In the alternative, the plaintiff argued that a Washington statute, RCW 71.05.050, creates an independent duty on healthcare providers to protect third parties from mentally ill patients. RCW 71.05.050(3) provides that if a person is brought to an emergency department and medical staff believe that person is presenting “an imminent likelihood of serious harm” or “imminent danger” the hospital staff “may detain such person for sufficient time.” The Washington Court of Appeals engaged in an established three-factor test to determine if the legislature intended to create statutory cause of action. The three factors in this test are: (1) whether the plaintiff is within the class of people the statute was enacted to benefit; (2) whether legislative intent supports creating a remedy; and (3) whether implying a remedy is consistent with the underlying purpose of the statute. Ultimately, the court held that the legislature did not intend to create a statutory cause of action. First, the statute was enacted to protect those suffering from behavioral health disorders and not third parties.
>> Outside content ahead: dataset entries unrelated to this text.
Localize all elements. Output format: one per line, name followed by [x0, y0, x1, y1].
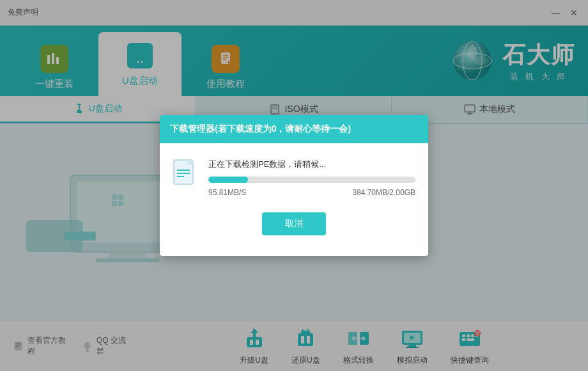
download-progress: 384.70MB/2.00GB	[352, 188, 415, 197]
progress-bar-bg	[208, 177, 415, 183]
svg-rect-62	[188, 160, 193, 165]
dialog-overlay: 下载管理器(若下载速度为0，请耐心等待一会) 正在下载检测PE数据，请稍候	[0, 0, 588, 371]
dialog-status-text: 正在下载检测PE数据，请稍候...	[208, 159, 415, 170]
dialog-content: 正在下载检测PE数据，请稍候... 95.81MB/S 384.70MB/2.0…	[173, 159, 415, 197]
dialog-header: 下载管理器(若下载速度为0，请耐心等待一会)	[160, 115, 428, 143]
dialog-info: 正在下载检测PE数据，请稍候... 95.81MB/S 384.70MB/2.0…	[208, 159, 415, 197]
progress-stats: 95.81MB/S 384.70MB/2.00GB	[208, 188, 415, 197]
cancel-button[interactable]: 取消	[262, 212, 326, 235]
dialog-title: 下载管理器(若下载速度为0，请耐心等待一会)	[170, 123, 351, 135]
download-dialog: 下载管理器(若下载速度为0，请耐心等待一会) 正在下载检测PE数据，请稍候	[160, 115, 428, 256]
dialog-footer: 取消	[173, 207, 415, 241]
progress-bar-fill	[208, 177, 248, 183]
download-speed: 95.81MB/S	[208, 188, 246, 197]
dialog-body: 正在下载检测PE数据，请稍候... 95.81MB/S 384.70MB/2.0…	[160, 143, 428, 256]
file-icon	[173, 159, 198, 191]
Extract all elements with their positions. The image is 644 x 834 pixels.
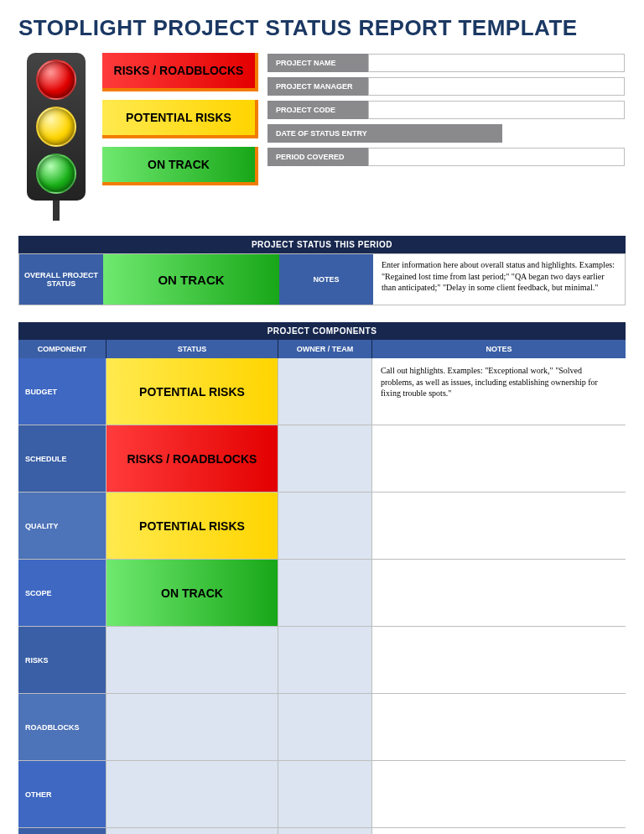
component-row: ROADBLOCKS	[18, 694, 626, 761]
info-row: DATE OF STATUS ENTRY	[267, 123, 626, 143]
legend: RISKS / ROADBLOCKS POTENTIAL RISKS ON TR…	[102, 53, 258, 185]
info-label: PROJECT MANAGER	[267, 77, 368, 96]
component-status[interactable]	[106, 694, 278, 760]
component-owner[interactable]	[278, 828, 372, 834]
component-notes[interactable]	[372, 761, 626, 827]
component-notes[interactable]	[372, 627, 626, 693]
info-value[interactable]	[368, 101, 625, 119]
components-body: BUDGETPOTENTIAL RISKSCall out highlights…	[18, 358, 626, 834]
component-name: ROADBLOCKS	[18, 694, 106, 760]
info-label: PROJECT CODE	[267, 101, 368, 119]
component-status[interactable]: ON TRACK	[106, 560, 278, 626]
legend-red: RISKS / ROADBLOCKS	[102, 53, 258, 91]
component-owner[interactable]	[278, 425, 372, 492]
component-status[interactable]: POTENTIAL RISKS	[106, 493, 278, 559]
component-status[interactable]	[106, 627, 278, 693]
header-status: STATUS	[106, 340, 278, 358]
component-name: OTHER	[18, 761, 106, 827]
overall-status-value: ON TRACK	[103, 254, 279, 305]
status-period-row: OVERALL PROJECT STATUS ON TRACK NOTES En…	[18, 253, 626, 305]
component-status[interactable]: RISKS / ROADBLOCKS	[106, 425, 278, 492]
component-notes[interactable]	[372, 493, 626, 559]
info-label: PERIOD COVERED	[267, 148, 368, 166]
page-title: STOPLIGHT PROJECT STATUS REPORT TEMPLATE	[18, 15, 626, 41]
top-section: RISKS / ROADBLOCKS POTENTIAL RISKS ON TR…	[18, 53, 626, 221]
component-name: QUALITY	[18, 493, 106, 559]
project-info: PROJECT NAMEPROJECT MANAGERPROJECT CODED…	[267, 53, 626, 167]
header-owner: OWNER / TEAM	[278, 340, 372, 358]
component-notes[interactable]	[372, 694, 626, 760]
status-period-banner: PROJECT STATUS THIS PERIOD	[18, 236, 626, 253]
info-row: PERIOD COVERED	[267, 147, 626, 167]
stoplight-graphic	[18, 53, 94, 221]
overall-status-label: OVERALL PROJECT STATUS	[19, 254, 103, 305]
components-banner: PROJECT COMPONENTS	[18, 322, 626, 340]
overall-notes[interactable]: Enter information here about overall sta…	[373, 254, 625, 305]
legend-green: ON TRACK	[102, 147, 258, 185]
component-name: OTHER	[18, 828, 106, 834]
component-row: RISKS	[18, 627, 626, 694]
info-value[interactable]	[368, 77, 625, 96]
component-notes[interactable]	[372, 560, 626, 626]
component-notes[interactable]	[372, 828, 626, 834]
header-component: COMPONENT	[18, 340, 106, 358]
component-status[interactable]	[106, 761, 278, 827]
component-notes[interactable]	[372, 425, 626, 492]
component-row: OTHER	[18, 828, 626, 834]
component-name: SCOPE	[18, 560, 106, 626]
info-value[interactable]	[368, 54, 625, 72]
component-row: SCHEDULERISKS / ROADBLOCKS	[18, 425, 626, 493]
component-owner[interactable]	[278, 560, 372, 626]
component-owner[interactable]	[278, 761, 372, 827]
component-row: BUDGETPOTENTIAL RISKSCall out highlights…	[18, 358, 626, 425]
stoplight-yellow-icon	[36, 107, 76, 147]
info-label: PROJECT NAME	[267, 54, 368, 72]
component-status[interactable]	[106, 828, 278, 834]
info-row: PROJECT NAME	[267, 53, 626, 73]
component-row: QUALITYPOTENTIAL RISKS	[18, 493, 626, 560]
info-row: PROJECT MANAGER	[267, 76, 626, 96]
component-row: SCOPEON TRACK	[18, 560, 626, 627]
components-header: COMPONENT STATUS OWNER / TEAM NOTES	[18, 340, 626, 358]
info-value[interactable]	[368, 148, 625, 166]
info-row: PROJECT CODE	[267, 100, 626, 120]
header-notes: NOTES	[372, 340, 626, 358]
component-name: RISKS	[18, 627, 106, 693]
component-owner[interactable]	[278, 358, 372, 425]
component-name: SCHEDULE	[18, 425, 106, 492]
stoplight-green-icon	[36, 154, 76, 194]
component-name: BUDGET	[18, 358, 106, 425]
legend-yellow: POTENTIAL RISKS	[102, 100, 258, 138]
component-status[interactable]: POTENTIAL RISKS	[106, 358, 278, 425]
component-owner[interactable]	[278, 493, 372, 559]
stoplight-red-icon	[36, 60, 76, 100]
component-notes[interactable]: Call out highlights. Examples: "Exceptio…	[372, 358, 626, 425]
info-label: DATE OF STATUS ENTRY	[267, 124, 502, 143]
component-row: OTHER	[18, 761, 626, 828]
component-owner[interactable]	[278, 627, 372, 693]
notes-label: NOTES	[279, 254, 373, 305]
component-owner[interactable]	[278, 694, 372, 760]
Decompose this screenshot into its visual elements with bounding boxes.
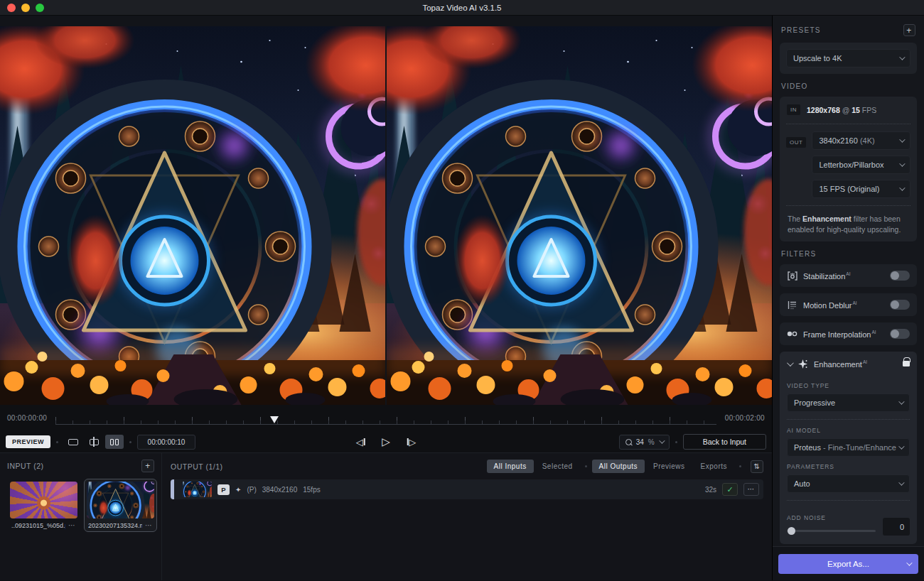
add-noise-slider[interactable] <box>787 530 876 532</box>
add-preset-button[interactable]: + <box>903 24 915 36</box>
close-window-button[interactable] <box>7 4 16 12</box>
minimize-window-button[interactable] <box>21 4 30 12</box>
separator-dot <box>675 441 677 443</box>
add-noise-slider-knob[interactable] <box>788 527 795 535</box>
presets-card: Upscale to 4K <box>780 43 917 74</box>
preview-button[interactable]: PREVIEW <box>6 435 50 448</box>
frame-interpolation-label: Frame InterpolationAI <box>803 330 876 339</box>
single-view-button[interactable] <box>64 435 82 449</box>
filter-tab-exports[interactable]: Exports <box>694 460 734 473</box>
playback-controls-bar: PREVIEW 00:00:00:10 ◁ ▷ <box>0 431 772 452</box>
chevron-down-icon <box>906 560 912 565</box>
output-resolution-value: 3840x2160 (4K) <box>819 136 874 145</box>
timeline-playhead[interactable] <box>270 416 279 423</box>
filters-header: FILTERS <box>781 250 816 258</box>
side-by-side-icon <box>110 439 119 445</box>
enhancement-filter-card: EnhancementAI VIDEO TYPE Progressive AI … <box>780 352 917 544</box>
input-item-mp4[interactable]: 20230207135324.mp4 ⋯ <box>84 479 157 532</box>
enhancement-sparkle-icon <box>797 359 808 369</box>
preview-image-enhanced <box>387 26 772 405</box>
separator-dot <box>56 441 58 443</box>
filter-tab-all-inputs[interactable]: All Inputs <box>487 460 534 473</box>
single-view-icon <box>68 439 78 445</box>
crop-mode-value: Letterbox/Pillarbox <box>819 161 883 169</box>
zoom-level-value: 34 <box>636 438 644 446</box>
enhancement-note: The Enhancement filter has been enabled … <box>786 213 910 235</box>
frame-interpolation-toggle[interactable] <box>890 329 910 339</box>
parameters-dropdown[interactable]: Auto <box>787 474 910 493</box>
split-view-button[interactable] <box>85 435 103 449</box>
parameters-label: PARAMETERS <box>787 463 910 470</box>
filter-tab-all-outputs[interactable]: All Outputs <box>592 460 645 473</box>
preview-pane-original[interactable] <box>0 26 385 405</box>
divider <box>786 205 910 206</box>
timeline-ruler[interactable] <box>55 413 716 425</box>
step-back-button[interactable]: ◁ <box>356 437 365 447</box>
video-type-label: VIDEO TYPE <box>787 382 910 389</box>
export-section: Export As... <box>773 546 924 580</box>
export-as-label: Export As... <box>827 560 869 568</box>
settings-sidebar: PRESETS + Upscale to 4K VIDEO IN 1280x76… <box>773 16 924 580</box>
input-filename: ..09231015_%05d.png <box>11 522 65 529</box>
zoom-window-button[interactable] <box>36 4 44 12</box>
frame-interpolation-filter-row[interactable]: Frame InterpolationAI <box>780 322 917 345</box>
video-type-value: Progressive <box>794 398 835 407</box>
item-menu-button[interactable]: ⋯ <box>145 523 153 528</box>
chevron-down-icon <box>899 185 905 190</box>
separator-dot <box>739 465 741 467</box>
input-panel-header: INPUT (2) <box>7 462 44 470</box>
back-to-input-button[interactable]: Back to Input <box>683 434 766 450</box>
filter-tab-previews[interactable]: Previews <box>646 460 692 473</box>
add-input-button[interactable]: + <box>141 460 154 472</box>
export-as-button[interactable]: Export As... <box>778 554 918 574</box>
divider <box>786 124 910 124</box>
zoom-level-dropdown[interactable]: 34 % <box>619 435 670 450</box>
sort-icon: ⇅ <box>754 462 761 470</box>
stabilization-icon <box>787 271 797 281</box>
stabilization-toggle[interactable] <box>890 271 910 281</box>
output-panel: OUTPUT (1/1) All Inputs Selected All Out… <box>162 453 772 580</box>
video-type-dropdown[interactable]: Progressive <box>787 393 910 412</box>
preset-selected-value: Upscale to 4K <box>793 54 842 63</box>
play-button[interactable]: ▷ <box>382 435 390 448</box>
filter-tab-selected[interactable]: Selected <box>535 460 580 473</box>
ai-model-label: AI MODEL <box>787 427 910 434</box>
step-forward-button[interactable]: ▷ <box>407 437 417 447</box>
preset-dropdown[interactable]: Upscale to 4K <box>786 49 910 67</box>
output-filter-tabs: All Inputs Selected All Outputs Previews… <box>487 460 763 473</box>
output-resolution: 3840x2160 <box>262 486 298 494</box>
sort-button[interactable]: ⇅ <box>751 460 763 473</box>
timecode-input[interactable]: 00:00:00:10 <box>137 435 195 450</box>
side-by-side-view-button[interactable] <box>105 435 124 449</box>
check-icon: ✓ <box>726 485 733 494</box>
motion-deblur-toggle[interactable] <box>890 300 910 310</box>
output-fps-value: 15 FPS (Original) <box>819 185 879 193</box>
output-thumbnail <box>182 482 212 497</box>
zoom-level-unit: % <box>648 438 655 446</box>
output-duration: 32s <box>705 486 716 494</box>
timeline: 00:00:00:00 00:00:02:00 <box>0 405 772 431</box>
crop-mode-dropdown[interactable]: Letterbox/Pillarbox <box>812 156 910 174</box>
play-icon: ▷ <box>382 435 390 448</box>
chevron-down-icon <box>659 438 665 443</box>
item-menu-button[interactable]: ⋯ <box>68 523 76 528</box>
preview-pane-enhanced[interactable] <box>387 26 772 405</box>
chevron-down-icon <box>787 359 794 366</box>
ai-model-dropdown[interactable]: Proteus - Fine-Tune/Enhance <box>787 438 910 457</box>
output-menu-button[interactable]: ⋯ <box>743 483 759 496</box>
output-fps-dropdown[interactable]: 15 FPS (Original) <box>812 180 910 198</box>
output-resolution-dropdown[interactable]: 3840x2160 (4K) <box>812 131 910 150</box>
output-fps: 15fps <box>303 486 320 494</box>
preview-comparison-area <box>0 16 772 405</box>
output-complete-button[interactable]: ✓ <box>722 483 738 496</box>
output-row[interactable]: P ✦ (P) 3840x2160 15fps 32s ✓ ⋯ <box>171 479 763 499</box>
presets-header: PRESETS <box>781 26 821 34</box>
magnifier-icon <box>625 439 632 445</box>
chevron-down-icon <box>899 54 905 60</box>
step-back-icon: ◁ <box>356 437 363 447</box>
enhancement-header[interactable]: EnhancementAI <box>780 352 917 376</box>
stabilization-filter-row[interactable]: StabilizationAI <box>780 264 917 287</box>
motion-deblur-filter-row[interactable]: Motion DeblurAI <box>780 293 917 316</box>
chevron-down-icon <box>898 444 904 450</box>
input-item-png[interactable]: ..09231015_%05d.png ⋯ <box>7 479 80 532</box>
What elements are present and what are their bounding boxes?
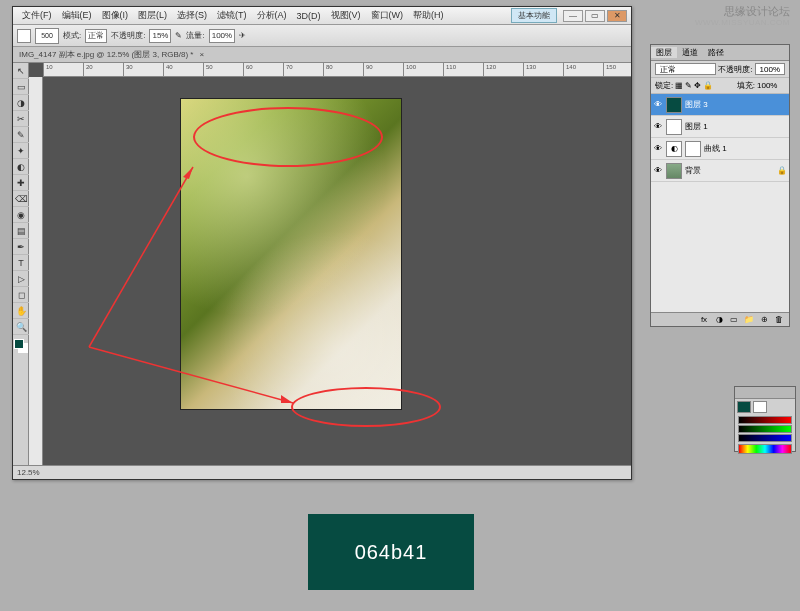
flow-label: 流量: bbox=[186, 30, 204, 41]
lasso-tool[interactable]: ◑ bbox=[13, 95, 29, 111]
layer-thumbnail[interactable]: ◐ bbox=[666, 141, 682, 157]
menu-file[interactable]: 文件(F) bbox=[17, 9, 57, 22]
path-tool[interactable]: ▷ bbox=[13, 271, 29, 287]
layer-thumbnail[interactable] bbox=[666, 97, 682, 113]
opacity-field[interactable]: 15% bbox=[149, 29, 171, 43]
color-panel-tabs[interactable] bbox=[735, 387, 795, 399]
text-tool[interactable]: T bbox=[13, 255, 29, 271]
color-fg-swatch[interactable] bbox=[737, 401, 751, 413]
color-slider-b[interactable] bbox=[738, 434, 792, 442]
menu-layer[interactable]: 图层(L) bbox=[133, 9, 172, 22]
canvas-area[interactable] bbox=[43, 77, 631, 465]
eyedropper-tool[interactable]: ✎ bbox=[13, 127, 29, 143]
document-title: IMG_4147 副本 e.jpg @ 12.5% (图层 3, RGB/8) … bbox=[19, 49, 193, 60]
new-layer-icon[interactable]: ⊕ bbox=[758, 315, 770, 324]
lock-transparent-icon[interactable]: ▦ bbox=[675, 81, 683, 90]
color-spectrum[interactable] bbox=[738, 444, 792, 454]
color-bg-swatch[interactable] bbox=[753, 401, 767, 413]
menu-edit[interactable]: 编辑(E) bbox=[57, 9, 97, 22]
delete-layer-icon[interactable]: 🗑 bbox=[773, 315, 785, 324]
layer-group-icon[interactable]: 📁 bbox=[743, 315, 755, 324]
layers-panel-footer: fx ◑ ▭ 📁 ⊕ 🗑 bbox=[651, 312, 789, 326]
fill-field[interactable]: 100% bbox=[757, 81, 785, 90]
tablet-pressure-opacity-icon[interactable]: ✎ bbox=[175, 31, 182, 40]
close-button[interactable]: ✕ bbox=[607, 10, 627, 22]
horizontal-ruler: 102030405060708090100110120130140150 bbox=[43, 63, 631, 77]
blend-mode-select[interactable]: 正常 bbox=[655, 63, 716, 75]
vertical-ruler bbox=[29, 77, 43, 465]
zoom-tool[interactable]: 🔍 bbox=[13, 319, 29, 335]
layer-row[interactable]: 👁 ◐ 曲线 1 bbox=[651, 138, 789, 160]
tool-preset-icon[interactable] bbox=[17, 29, 31, 43]
lock-all-icon[interactable]: 🔒 bbox=[703, 81, 713, 90]
foreground-color-swatch[interactable] bbox=[14, 339, 24, 349]
minimize-button[interactable]: — bbox=[563, 10, 583, 22]
maximize-button[interactable]: ▭ bbox=[585, 10, 605, 22]
color-slider-g[interactable] bbox=[738, 425, 792, 433]
menu-help[interactable]: 帮助(H) bbox=[408, 9, 449, 22]
menu-3d[interactable]: 3D(D) bbox=[292, 11, 326, 21]
toolbox: ↖ ▭ ◑ ✂ ✎ ✦ ◐ ✚ ⌫ ◉ ▤ ✒ T ▷ ◻ ✋ 🔍 bbox=[13, 63, 29, 479]
workspace-button[interactable]: 基本功能 bbox=[511, 8, 557, 23]
tab-paths[interactable]: 路径 bbox=[703, 47, 729, 58]
svg-line-0 bbox=[89, 167, 193, 347]
mode-select[interactable]: 正常 bbox=[85, 29, 107, 43]
layer-row[interactable]: 👁 图层 1 bbox=[651, 116, 789, 138]
menu-select[interactable]: 选择(S) bbox=[172, 9, 212, 22]
brush-tool[interactable]: ◐ bbox=[13, 159, 29, 175]
menu-analysis[interactable]: 分析(A) bbox=[252, 9, 292, 22]
flow-field[interactable]: 100% bbox=[209, 29, 235, 43]
menu-window[interactable]: 窗口(W) bbox=[366, 9, 409, 22]
menu-image[interactable]: 图像(I) bbox=[97, 9, 134, 22]
layer-name[interactable]: 背景 bbox=[685, 165, 701, 176]
layer-row[interactable]: 👁 图层 3 bbox=[651, 94, 789, 116]
status-bar: 12.5% bbox=[13, 465, 631, 479]
hand-tool[interactable]: ✋ bbox=[13, 303, 29, 319]
healing-tool[interactable]: ✦ bbox=[13, 143, 29, 159]
zoom-level[interactable]: 12.5% bbox=[17, 468, 40, 477]
visibility-icon[interactable]: 👁 bbox=[653, 100, 663, 109]
shape-tool[interactable]: ◻ bbox=[13, 287, 29, 303]
layers-panel: 图层 通道 路径 正常 不透明度: 100% 锁定: ▦ ✎ ✥ 🔒 填充: 1… bbox=[650, 44, 790, 327]
color-slider-r[interactable] bbox=[738, 416, 792, 424]
crop-tool[interactable]: ✂ bbox=[13, 111, 29, 127]
eraser-tool[interactable]: ⌫ bbox=[13, 191, 29, 207]
layer-thumbnail[interactable] bbox=[666, 119, 682, 135]
tab-close-icon[interactable]: × bbox=[199, 50, 204, 59]
layer-fx-icon[interactable]: fx bbox=[698, 315, 710, 324]
visibility-icon[interactable]: 👁 bbox=[653, 144, 663, 153]
layer-name[interactable]: 图层 1 bbox=[685, 121, 708, 132]
menu-filter[interactable]: 滤镜(T) bbox=[212, 9, 252, 22]
visibility-icon[interactable]: 👁 bbox=[653, 166, 663, 175]
lock-pixels-icon[interactable]: ✎ bbox=[685, 81, 692, 90]
layer-opacity-field[interactable]: 100% bbox=[755, 63, 785, 75]
layer-mask-icon[interactable]: ◑ bbox=[713, 315, 725, 324]
marquee-tool[interactable]: ▭ bbox=[13, 79, 29, 95]
pen-tool[interactable]: ✒ bbox=[13, 239, 29, 255]
document-tab[interactable]: IMG_4147 副本 e.jpg @ 12.5% (图层 3, RGB/8) … bbox=[13, 47, 631, 63]
color-hex-chip: 064b41 bbox=[308, 514, 474, 590]
dodge-tool[interactable]: ▤ bbox=[13, 223, 29, 239]
watermark-url: WWW.MISSYUAN.COM bbox=[695, 18, 790, 27]
stamp-tool[interactable]: ✚ bbox=[13, 175, 29, 191]
gradient-tool[interactable]: ◉ bbox=[13, 207, 29, 223]
move-tool[interactable]: ↖ bbox=[13, 63, 29, 79]
tab-channels[interactable]: 通道 bbox=[677, 47, 703, 58]
layer-row[interactable]: 👁 背景 🔒 bbox=[651, 160, 789, 182]
brush-preview[interactable]: 500 bbox=[35, 28, 59, 44]
menubar: 文件(F) 编辑(E) 图像(I) 图层(L) 选择(S) 滤镜(T) 分析(A… bbox=[13, 7, 631, 25]
lock-position-icon[interactable]: ✥ bbox=[694, 81, 701, 90]
fill-label: 填充: bbox=[737, 80, 755, 91]
layer-thumbnail[interactable] bbox=[666, 163, 682, 179]
color-swatches[interactable] bbox=[14, 339, 28, 353]
visibility-icon[interactable]: 👁 bbox=[653, 122, 663, 131]
watermark-title: 思缘设计论坛 bbox=[724, 4, 790, 19]
panel-tabs: 图层 通道 路径 bbox=[651, 45, 789, 61]
tab-layers[interactable]: 图层 bbox=[651, 47, 677, 58]
layer-mask-thumbnail[interactable] bbox=[685, 141, 701, 157]
layer-name[interactable]: 曲线 1 bbox=[704, 143, 727, 154]
adjustment-layer-icon[interactable]: ▭ bbox=[728, 315, 740, 324]
airbrush-icon[interactable]: ✈ bbox=[239, 31, 246, 40]
layer-name[interactable]: 图层 3 bbox=[685, 99, 708, 110]
menu-view[interactable]: 视图(V) bbox=[326, 9, 366, 22]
Second, the statute’s permissive language means that the legislature did not intend to impose an affirmative duty on healthcare providers to detain patients. Third, the underlying purpose of the statute was to safeguard the individual rights of those suffering from behavioral health disorders. Creating a cause of action could cause medical professionals to over-detain individuals for fear of liability, which would undermine the purpose of the statute.
For the plaintiff’s medical negligence claim to proceed, a special relationship must exist. Given that Zachary only had a single emergency room visit, the required “definite, established, and continuing” relationship did not exist here. Therefore, the defendant did not have a duty to protect the plaintiff and his wife from Zachary. The Washington Court of Appeals ultimately found that because the defendant did not have this duty, the trial court was correct in dismissing the plaintiff’s medical negligence claim. As for the statutory claim under RCW 71.05.050, the court found that this statute did not create a cause of action. Thus, the defendant could not be liable for failing to detain Zachary under this statute. Ultimately, the Washington Court of Appeals affirmed the trial court’s dismissal of this case in its entirety.
The Big Picture:
Generally, Washington law does not impose a duty on an individual to prevent another person from harming a third party. However, there are rare circumstances where one might owe a duty to prevent harm. However, this opinion makes clear that such a duty cannot be imposed on hospital staff who briefly treat an individual experiencing a mental health crisis. This decision helps better define the circumstances where one could be held liable for not controlling the behavior of another.